UNITED STATES

SECURITIES AND EXCHANGE COMMISSION

Washington, D.C. 20549

 

 

FORM 8-K

 

 

CURRENT REPORT

Pursuant to Section 13 or 15(d) of the

Securities Exchange Act of 1934

Date of Report (Date of earliest event reported): May 30, 2012

 

 

KRAFT FOODS INC.

(Exact name of registrant as specified in its charter)

 

 

 

Virginia   1-16483   52-2284372

(State or other jurisdiction

of incorporation)

 

(Commission

File Number)

 

(I.R.S. Employer

Identification No.)

Three Lakes Drive, Northfield, Illinois   60093-2753
(Address of Principal executive offices)   (Zip Code)

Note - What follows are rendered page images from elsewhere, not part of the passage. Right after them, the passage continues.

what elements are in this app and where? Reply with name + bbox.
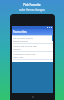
staticText: Pick Favorite — [23, 3, 41, 7]
staticText: Application colour set — [13, 53, 36, 56]
staticText: color theme changes — [19, 8, 45, 12]
staticText: System — [13, 48, 21, 51]
staticText: Favourites — [13, 30, 27, 34]
button[interactable]: Application colour set — [12, 52, 53, 60]
staticText: Light blue — [13, 56, 24, 59]
button[interactable]: Set favorite colours — [12, 36, 53, 44]
staticText: Set favorite colours — [13, 37, 33, 40]
staticText: Default theme — [13, 40, 28, 43]
button[interactable]: Favourites — [12, 29, 53, 35]
staticText: Theme use of your app — [13, 45, 37, 48]
button[interactable]: Theme use of your app — [12, 44, 53, 52]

Registrant’s Telephone number, including area code: (847) 646-2000

Not Applicable

(Former name or former address, if changed since last report.)

 

 

Check the appropriate box below if the Form 8-K filing is intended to simultaneously satisfy the filing obligation of the registrant under any of the following provisions (see General Instruction A.2. below):

 

¨ Written communications pursuant to Rule 425 under the Securities Act (17 CFR 230.425)

 

¨ Soliciting material pursuant to Rule 14a-12 under the Exchange Act (17 CFR 240.14a-12)

 

¨ Pre-commencement communications pursuant to Rule 14d-2(b) under the Exchange Act (17 CFR 240.14d-2(b))

 

¨ Pre-commencement communications pursuant to Rule 13e-4(c) under the Exchange Act (17 CFR 240.13e-4(c))

 

 

 


Item 1.01. Entry into a Material Definitive Agreement

The information set forth below in Item 8.01 is incorporated herein by reference.

Item 8.01. Other Events

Kraft Foods Inc. (the “Company,” “we,” “us,” or “our”) today announced the pricing of $6 billion in aggregate principal amount of notes to be issued by its wholly owned subsidiary, Kraft Foods Group, Inc. (“Kraft Foods Group”). Kraft Foods Group will issue $1 billion principal amount of its 1.625% Notes due 2015, $1 billion principal amount of its 2.250% Notes due 2017, $2 billion principal amount of its 3.500% Notes due 2022, and $2 billion principal amount of its 5.000% Notes due 2042 (collectively, the “Notes”). The Notes will be senior unsecured obligations of Kraft Foods Group and will rank equally in right of payment with all of Kraft Food Group’s existing and future senior unsecured indebtedness, and will be initially guaranteed by us, which guarantee will rank equally in right of payment with all of our existing and future senior unsecured indebtedness. Upon the consummation of the previously announced proposed spin-off of our North American grocery business to our shareholders (the “Spin-Off”), our guarantee will automatically terminate, and we will automatically be released from our obligations under the Notes.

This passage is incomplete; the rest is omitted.